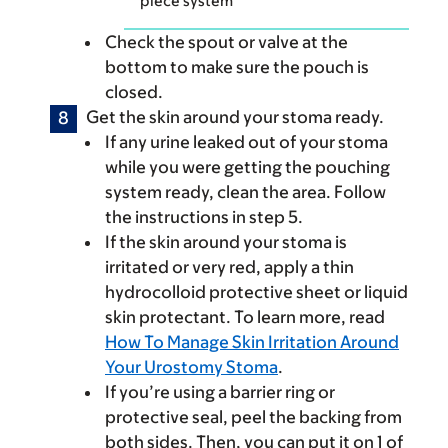
piece system
Check the spout or valve at the
bottom to make sure the pouch is
closed.
Get the skin around your stoma ready.
If any urine leaked out of your stoma
while you were getting the pouching
system ready, clean the area. Follow
the instructions in step 5.
If the skin around your stoma is
irritated or very red, apply a thin
hydrocolloid protective sheet or liquid
skin protectant. To learn more, read
How To Manage Skin Irritation Around
Your Urostomy Stoma
.
If you’re using a barrier ring or
protective seal, peel the backing from
both sides. Then, you can put it on 1 of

+++

→ **YOUR TASK**
There is a line above that contains "skin protectant. To learn more, read". Copy it and all later lines through the last, exactly, and leave out the rest.

→ **EXERCISE RESULT**
skin protectant. To learn more, read
How To Manage Skin Irritation Around
Your Urostomy Stoma
.
If you’re using a barrier ring or
protective seal, peel the backing from
both sides. Then, you can put it on 1 of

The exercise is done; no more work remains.